Il contratto collettivo in questione pare contenesse clausole chiare: certe attività, come la scrittura editoriale, devono essere svolte da esseri umani. L’azienda invece ha pensato bene di sostituire qualche manodopera intellettuale con l’automatizzazione. Un po’ come mettere un robot a fare il caffè in un bar artigianale e scoprire che la macchina serve decaffeinato annacquato a chi aveva ordinato un doppio ristretto. Ci siamo capiti.
Il caso Politico apre una crepa interessante e, ammettiamolo, potenzialmente devastante per il settore dei media. Perché il problema non è solo l’uso dell’intelligenza artificiale: è il modo in cui viene inserita in un contesto contrattuale, legale e culturale che non è mai stato progettato per contenerla. In redazioni dove la velocità è legge, l’AI diventa lo strumento perfetto per “ottimizzare il workflow”. Ma a quale costo?
Il costo, oggi, è l’arbitrato. E potenzialmente una sentenza che potrebbe ridefinire i confini tra lavoro giornalistico e automazione. Se l’arbitro dà ragione ai giornalisti, potremmo trovarci di fronte al primo grande freno giuridico all’integrazione selvaggia dell’intelligenza artificiale nel giornalismo. Se invece vince l’azienda, si aprono le porte alla trasformazione definitiva delle redazioni in call center del contenuto generato.
Una curiosità tanto per tenere alto il cinismo: in molti ambienti editoriali si usano già strumenti di AI per generare “bozze”, “abstract” o “contenuti di supporto”. Ma finché nessuno lo dice, tutto va bene. È come un doping semantico: funziona finché non si fa un test anti-intelligenza. Ma appena scatta il controllo – come è successo qui – la festa finisce.
La semantica giuridica dell’AI nel giornalismo è una mina inesplosa. Cosa significa “uso improprio”? Cosa vuol dire “contenuti generati automaticamente” in un’epoca dove tutto passa da un algoritmo, anche il titolo di un articolo? E soprattutto: è ancora giornalismo quello che produce una macchina allenata a emulare il pensiero umano con una media statistica di frasi?

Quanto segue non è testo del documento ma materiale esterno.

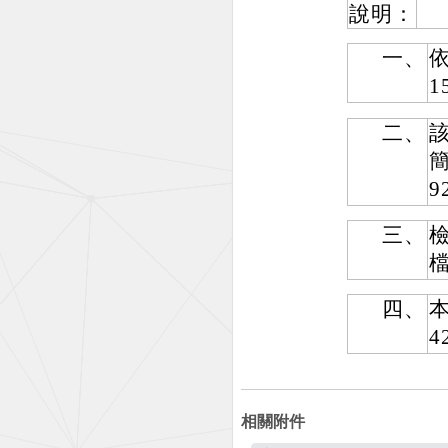
說明：
一、
1
二、
簡
三、
四、
4
相關附件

Nella logica spietata del business, il punto non è la qualità del contenuto, ma la sua scalabilità. L’AI non sbaglia mai due volte allo stesso modo, ma sbaglia con una produttività invidiabile. Un redattore umano ti costa, ti contesta, ti chiede ferie e diritti. L’AI no. L’unico problema è che, per ora, non può ancora firmare un NDA. Ma ci stanno lavorando, tranquilli.
Il futuro prossimo del giornalismo potrebbe essere questo: redazioni popolate da pochi umani che correggono, firmano e difendono contenuti scritti da modelli linguistici, mentre le testate vendono la narrazione di “un nuovo modo di raccontare il mondo”. Il che, se ci pensi, ha qualcosa di poeticamente distopico. Il potere della parola filtrato da un algoritmo allenato su tutto ciò che abbiamo detto, pensato o sussurrato online negli ultimi vent’anni.
La vicenda Politico ci costringe a guardare in faccia l’ipocrisia strutturale del settore. Tutti la usano, l’intelligenza artificiale. Ma nessuno vuole ammetterlo, né prendersi la responsabilità di quando qualcosa va storto. Un po’ come quegli influencer che giurano di essere “naturali” mentre l’AI modella i loro sorrisi. La differenza è che qui non parliamo di estetica, ma di verità. E la verità, si sa, non è compatibile con l’output precompilato.
Forse la vera domanda non è se l’intelligenza artificiale debba essere usata nel giornalismo, ma come e sotto il controllo di chi. E fino a quando non ci sarà una risposta chiara, ogni parola scritta da una macchina rischia di diventare una prova in un processo che, ironicamente, sarà ancora difeso da un avvocato umano.
Nel frattempo, i giornalisti di Politico aspettano l’arbitrato. E l’industria trattiene il fiato. Non tanto per paura del verdetto, quanto per la consapevolezza che, da qui in poi, nessuno potrà più far finta che l’intelligenza artificiale sia solo un assistente. È un redattore invisibile, un autore silenzioso, e sempre più spesso, un problema legale con la sintassi perfetta.